Since Beaverton Mobilodge has the most tenants of the three, Sollman thought they would escape closure.
Still Sollman is one of the luckier ones.
'I already have someone who wants to buy the trailer and pull it out of here,' she said
Down the street from Sollman, a woman on Wednesday morning was talking to her neighbor about news of the upcoming closure.
The woman, who asked not to be identified, called the notification a 'big surprise, (a) horror.' She said her husband recently completed interior remodeling and they didn't know what they would do yet.
The woman's neighbor, who also didn't want to be identified, said he has lived in the park for six years and spent $3,000 in remodeling costs.
What those tenants aren't certain of yet is whether they will take an early termination payment of $5,250 to leave the park by Feb. 17, 2007.
Sawara Property Group has said it won't charge tenants who can't afford to move their homes, offering to pick up between $2,000 and $4,000 in abandonment costs.
'Throughout our discussions and preparations for this project, one of the central goals has been to create a tenant relocation program consisting of both financial and relocation assistance for the displaced tenants so that the inconvenience of their relocations can be minimized as much as possible,' Kawasaki said. 'We are very sensitive to the disruption created by the park closures and how difficult the transition can be for the people and families involved.'
The three mobile home parks are on property just a couple of blocks east of the Nike World Campus and other major employers.
According to county tax records, the site is valued at about $9 million.

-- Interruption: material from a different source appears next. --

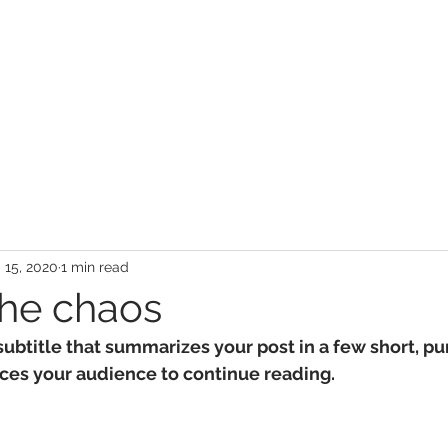
 15, 2020
1 min read
the chaos
subtitle that summarizes your post in a few short, p
ces your audience to continue reading.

Sawara representatives met with county planners May 30 to discuss the possibility of a project at the site.
The company has until Aug. 15 to submit an application to begin the permit process.
Alisa Pyszka, of WRG Design, the consulting firm working with the Sawara Property Group, said the site will have commercial development closer to Murray and Jenkins, followed by high-density and single-family housing.
'It's kind of a mixture,' said Pyszka. 'The spread is over the three mobile home parks.'
Pyszka also said the company will work with mobile home park tenants who are retired to help them find other places to live.
A tenant relocation fair is scheduled Aug. 14 at Meadow Park Middle School, 14100 S.W. Downing St., to help residents find new spaces for the homes.
On Tuesday, Pat Schwoch, executive director of Manufactured Home Owners of Oregon, Inc., said she expected to hear from those affected by the closure this week.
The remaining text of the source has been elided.